Albrecht Knaus Verlag
- Founded: 1978; 47 years ago
- Defunct: 2018
- Country of origin: Germany
- Headquarters location: Munich
- Fiction genres: Fiction, non-fiction
- Official website: www.knaus-verlag.de

= Albrecht Knaus Verlag =

The Albrecht Knaus Verlag (also Knaus Verlag, the company's preferred spelling is KNAUS) is a German publisher of fiction and nonfiction based in Munich. It was founded in 1978 and is now part of the Random House publishing group. The publisher became known mainly through the works of Walter Kempowski.

== History ==
Albrecht Knaus was editor at Piper Verlag and publishing director at Hoffmann und Campe.

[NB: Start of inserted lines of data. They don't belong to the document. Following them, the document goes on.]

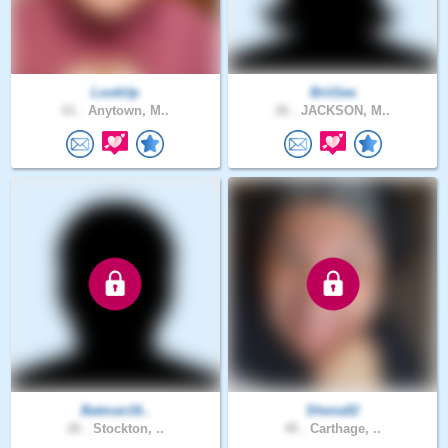
LookUp
BriiGee
61 .
Anytown, M..
26 .
JACKSON, M..
Batman16..
Shena02
26 .
Stockton, ..
40 .
Carthage, ..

In 1978 he founded, under his name, the Albrecht Knaus Verlag in Hamburg. The publishing house was registered on 18 January 1978 in the commercial register. The program of Albrecht Knaus consisted of fiction and nonfiction books in paperback. The publishing group Bertelsmann was responsible for production and distribution of books. The collaboration between the publisher and Bertelsmann was first viewed skeptically by colleagues. Albrecht Knaus, who was very aware of the direction he wanted to go, held his freedom as a publisher in contrary to the comments of critics. One of the first authors in Albrecht Knaus Verlag was Walter Kempowski, later came others, such as Manfred Bieler with Ewig und drei Tage, Hisako Matsubara with Abendkranich and Leni Riefenstahl with her biography.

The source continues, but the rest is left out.